** REQUIRED ACTION **
Everything in the records below except the pictures must be written out exactly.

________________________

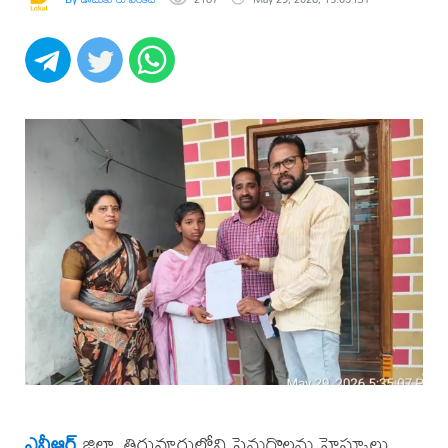
ఎన్టీఆర్
జిల్లా, తిరువూరులోని పెనుగొలను హైస్కూలు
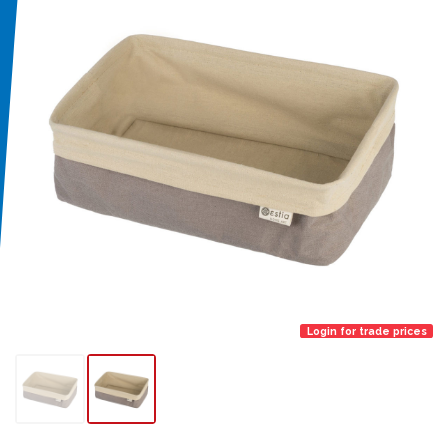
Login for trade prices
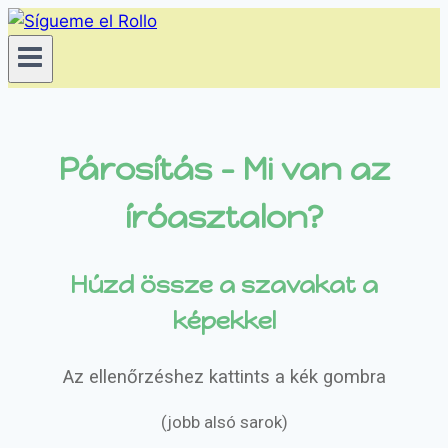
Párosítás – Mi van az
íróasztalon?
Húzd össze a szavakat a
képekkel
Az ellenőrzéshez kattints a kék gombra
(jobb alsó sarok)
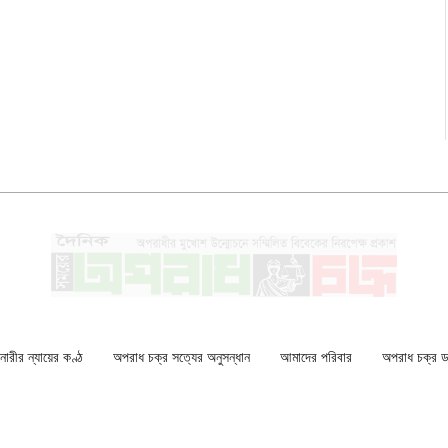
ারীর ন্যায়ের কণ্ঠ
অপরাধ চক্র সত্যের অনুসন্ধান
আমাদের পরিবার
অপরাধ চক্র ডকু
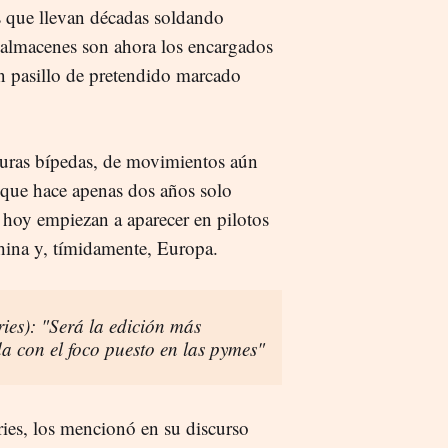
s que llevan décadas soldando
n almacenes son ahora los encargados
un pasillo de pretendido marcado
uras bípedas, de movimientos aún
 que hace apenas dos años solo
e hoy empiezan a aparecer en pilotos
China y, tímidamente, Europa.
ies): "Será la edición más
a con el foco puesto en las pymes"
ies, los mencionó en su discurso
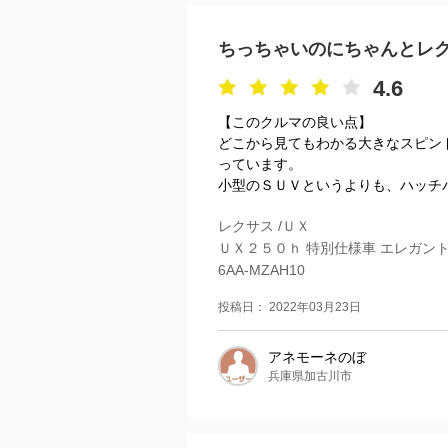
ちっちゃいのにちゃんとレ
4.6
【このクルマの良い点】
どこから見てもわかる大きなスピン
っています。
小型のＳＵＶというよりも、ハッチバ
レクサス /ＵＸ
ＵＸ２５０ｈ 特別仕様車 エレガン
6AA-MZAH10
投稿日： 2022年03月23日
アネモーネのぼ
兵庫県加古川市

________________________

** ANSWER FOR THE TASK **
ఎన్టీఆర్
జిల్లా, తిరువూరులోని పెనుగొలను హైస్కూలు
Login for trade prices
Párosítás – Mi van az
íróasztalon?
Húzd össze a szavakat a
képekkel
Az ellenőrzéshez kattints a kék gombra
(jobb alsó sarok)
ারীর ন্যায়ের কণ্ঠ
অপরাধ চক্র সত্যের অনুসন্ধান
আমাদের পরিবার
অপরাধ চক্র ডকু
s que llevan décadas soldando
n almacenes son ahora los encargados
un pasillo de pretendido marcado
uras bípedas, de movimientos aún
 que hace apenas dos años solo
e hoy empiezan a aparecer en pilotos
China y, tímidamente, Europa.
ies): "Será la edición más
a con el foco puesto en las pymes"
ies, los mencionó en su discurso
ちっちゃいのにちゃんとレ
4.6
【このクルマの良い点】
どこから見てもわかる大きなスピン
っています。
小型のＳＵＶというよりも、ハッチバ
レクサス /ＵＸ
ＵＸ２５０ｈ 特別仕様車 エレガン
6AA-MZAH10
投稿日： 2022年03月23日
アネモーネのぼ
兵庫県加古川市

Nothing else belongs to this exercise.